> [Your assignment]
From the entries below, copy exactly the lines from the one that contains "la exterior și" through the one that contains "Kg/m³), cu o", both included, and only those.

(Transcribed page contents)
● ● ● ● ● ● ●

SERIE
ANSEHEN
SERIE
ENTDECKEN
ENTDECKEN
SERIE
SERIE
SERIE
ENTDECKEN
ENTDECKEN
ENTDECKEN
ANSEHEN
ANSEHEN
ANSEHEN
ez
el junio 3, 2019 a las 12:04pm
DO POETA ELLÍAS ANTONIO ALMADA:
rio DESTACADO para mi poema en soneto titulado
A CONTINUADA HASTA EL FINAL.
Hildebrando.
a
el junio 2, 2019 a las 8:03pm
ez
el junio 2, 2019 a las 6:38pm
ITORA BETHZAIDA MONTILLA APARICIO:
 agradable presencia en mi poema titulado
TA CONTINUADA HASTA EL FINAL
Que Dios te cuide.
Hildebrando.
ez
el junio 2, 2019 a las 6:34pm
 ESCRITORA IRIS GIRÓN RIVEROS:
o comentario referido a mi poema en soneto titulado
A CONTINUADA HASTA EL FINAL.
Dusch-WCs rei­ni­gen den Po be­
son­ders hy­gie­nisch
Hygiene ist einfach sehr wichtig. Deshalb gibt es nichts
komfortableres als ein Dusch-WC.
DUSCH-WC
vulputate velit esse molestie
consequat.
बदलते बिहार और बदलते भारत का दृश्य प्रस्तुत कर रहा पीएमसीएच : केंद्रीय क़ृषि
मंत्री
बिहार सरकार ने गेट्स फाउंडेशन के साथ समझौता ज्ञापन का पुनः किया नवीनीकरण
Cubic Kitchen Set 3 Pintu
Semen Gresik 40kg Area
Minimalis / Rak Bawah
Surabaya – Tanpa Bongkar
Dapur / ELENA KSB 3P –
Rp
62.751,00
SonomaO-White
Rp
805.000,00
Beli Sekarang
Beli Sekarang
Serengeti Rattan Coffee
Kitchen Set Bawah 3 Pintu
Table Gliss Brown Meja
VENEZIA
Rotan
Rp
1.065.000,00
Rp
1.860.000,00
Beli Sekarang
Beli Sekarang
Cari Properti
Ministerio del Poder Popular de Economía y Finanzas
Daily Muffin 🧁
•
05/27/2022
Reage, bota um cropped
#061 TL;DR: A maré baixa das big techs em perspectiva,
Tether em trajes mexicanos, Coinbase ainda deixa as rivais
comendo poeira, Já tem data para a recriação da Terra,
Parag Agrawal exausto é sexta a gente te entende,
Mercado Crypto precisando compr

● ● ● ● ● ● ●

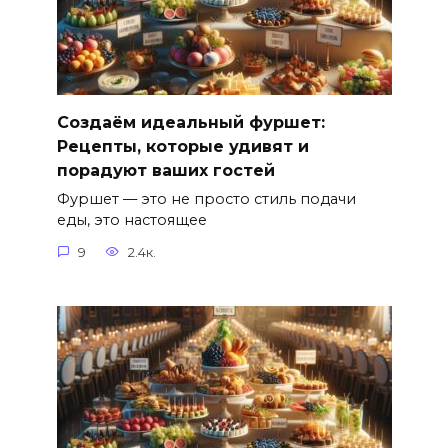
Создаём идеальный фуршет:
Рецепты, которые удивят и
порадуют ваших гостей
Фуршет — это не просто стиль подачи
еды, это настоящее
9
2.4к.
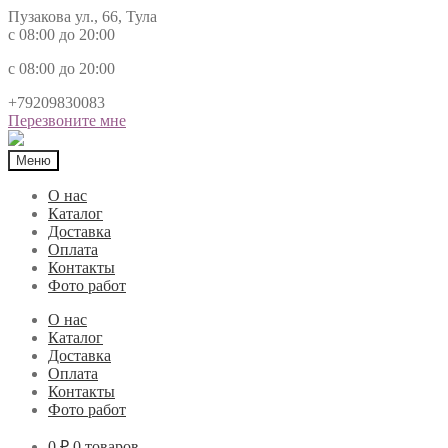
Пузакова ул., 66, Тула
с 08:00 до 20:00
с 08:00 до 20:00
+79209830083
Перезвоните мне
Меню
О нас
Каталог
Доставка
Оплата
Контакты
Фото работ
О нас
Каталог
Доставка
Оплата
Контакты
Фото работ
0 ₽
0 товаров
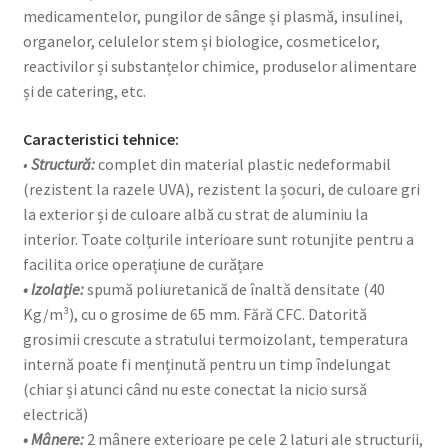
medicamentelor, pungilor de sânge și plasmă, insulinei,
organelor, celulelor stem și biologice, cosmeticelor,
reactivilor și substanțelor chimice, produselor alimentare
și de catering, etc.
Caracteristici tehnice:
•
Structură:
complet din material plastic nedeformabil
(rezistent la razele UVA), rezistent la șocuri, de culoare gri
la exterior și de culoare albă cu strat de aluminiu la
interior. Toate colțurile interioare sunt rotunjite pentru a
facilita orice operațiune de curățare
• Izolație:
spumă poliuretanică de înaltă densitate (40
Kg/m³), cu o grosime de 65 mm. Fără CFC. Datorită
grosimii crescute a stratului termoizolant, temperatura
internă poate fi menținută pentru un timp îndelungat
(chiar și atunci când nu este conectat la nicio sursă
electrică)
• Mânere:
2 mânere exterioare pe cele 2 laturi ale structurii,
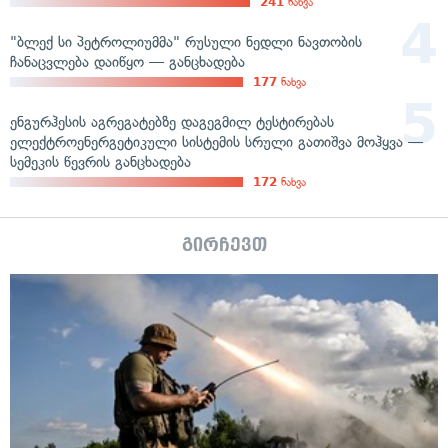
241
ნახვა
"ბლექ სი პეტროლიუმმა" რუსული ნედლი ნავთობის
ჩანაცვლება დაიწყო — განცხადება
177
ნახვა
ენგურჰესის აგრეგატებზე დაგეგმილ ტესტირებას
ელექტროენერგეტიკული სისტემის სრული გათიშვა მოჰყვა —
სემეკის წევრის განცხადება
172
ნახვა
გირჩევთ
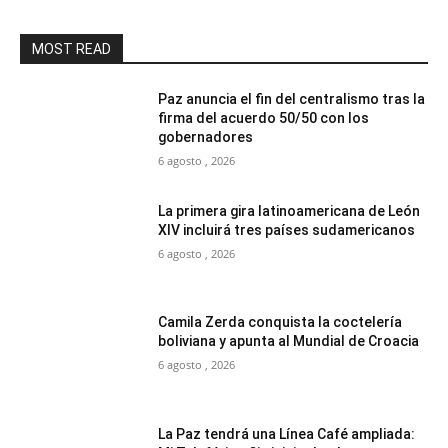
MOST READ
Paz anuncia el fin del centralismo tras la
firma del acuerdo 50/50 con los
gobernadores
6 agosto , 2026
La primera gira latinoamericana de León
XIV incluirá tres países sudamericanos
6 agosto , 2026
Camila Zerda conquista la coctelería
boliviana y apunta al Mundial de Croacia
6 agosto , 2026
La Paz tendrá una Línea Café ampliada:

● ● ● ● ● ● ●

> [Solution to this exercise]
la exterior și de culoare albă cu strat de aluminiu la
interior. Toate colțurile interioare sunt rotunjite pentru a
facilita orice operațiune de curățare
• Izolație:
spumă poliuretanică de înaltă densitate (40
Kg/m³), cu o grosime de 65 mm. Fără CFC. Datorită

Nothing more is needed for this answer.